Kavares Tears picked Vitello up into the air while giving him a hug following the game. The star right fielder is a shining example of Tennessee’s player development and he swears that Vitello is not a player’s coach because he’s young and cool but because of the way he treats everyone inside his program.

More From RTI: Everything Tony Vitello Said After Tennessee Won The National Championship

Catcher Cal Stark, who showed Vitello loyalty and earned it back in turn, echoed the same sentiments after delivering a title for his home town team.

“He means so much to each and every one of us. He’s just lovable,” Stark said. “He’s easy to play for. He loves everyone on this team whether it’s Blake Burke or a kid that’s in the eighth grade and is committed here. He is always the same.”

Where foes see arrogance, pride and selfishness, those closest to Vitello see selflessness, humility and the ultimate teammate.

“He isn’t above everybody,” Eberhardt said. “If there’s a piece of gum on the ground he is picking it up. If it’s throwing BP, hitting fungo, he don’t care. If it’s talking life to you, if it’s going to eat with you. I think that humility of him, everyone wants to seem like it’s something more than it is but it’s not.

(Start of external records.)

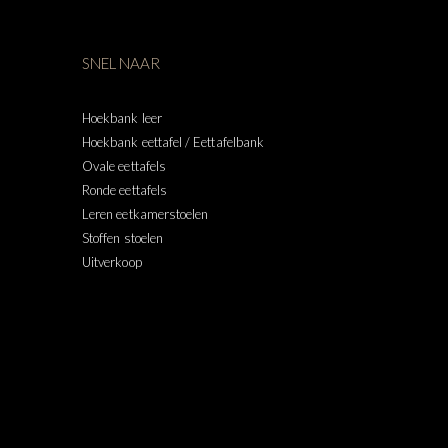
SNEL NAAR
Hoekbank leer
Hoekbank eettafel / Eettafelbank
Ovale eettafels
Ronde eettafels
Leren eetkamerstoelen
Stoffen stoelen
Uitverkoop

“The players love it because they get to be themselves and they get to be genuine versions of themselves. No matter what race, religion or creed you have. They can do whatever they are and be comfortable. That’s what we like to do, make every player comfortable here because we’re a family.”

It’s hard to argue with the results. In six full seasons, Vitello’s taken Tennessee to the College World Series three times and now has a National Championship. He’s built a program where assistant coaches stay and players wait their turn instead of running off to the transfer portal.

He sits atop the college baseball world.